What is the legal rate of Interest is Applied different jurisdictions

Every state can set a legal interest rate by enacting the laws of their respective states. For example, New York set its interest rates quaterly. Delaware’s rate of interest is 5%1 above the Federal Reserve rate, which means it is subject to fluctuation.

Additionally to the above limits, each state generally sets separate general usury limits which could be higher. New York’s limit is 16%2 in civil usury and 25%3 for criminal usury. Banks and other lenders of financing who conduct business in the state of New York could be subject to that state’s legal rate of interest.

There are some exceptions and conditions that permit lenders charge rates that are higher than of a jurisdiction’s legal amount of interest. Customers can choose to waive this protection when they apply for credit. Some lenders and financiers might require an agreement be signed by customers in order to obtain any loan.

The language that grants the company the authority to offer higher interest rates might be included in the conditions of service. Agreeing to receive financing at the interest rate assigned by the lender may override any protections a legal rate of interest provides, regardless of regardless of whether the customer later declares that they fully understand her rights.

Special Considerations to the Legal Rate of Interest

The lending institution could be able to bypass a legal rate of interest through similar techniques used to circumvent usury laws. For instance credit card companies are allowed to charge interest rates in accordance with the state in which the company is formed rather than the states where their customers reside.
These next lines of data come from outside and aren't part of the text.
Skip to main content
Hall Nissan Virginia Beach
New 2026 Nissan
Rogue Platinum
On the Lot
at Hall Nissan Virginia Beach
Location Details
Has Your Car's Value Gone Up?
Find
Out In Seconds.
The lender could choose to be incorporated in a state such as Delaware that has less restrictive usury laws in comparison to the other states.

Credit card companies usually have the option of charging interest rates that are permitted by the state where the business was founded instead of adhering to the usury laws that apply to the states in which borrowers reside. Nationally chartered banks also have the option to use the highest interest permissible by the state in which the institution was established. Through incorporation into states like Delaware or South Dakota, lenders have traditionally enjoyed greater flexibility allowed in those states’ more relaxed laws on usury.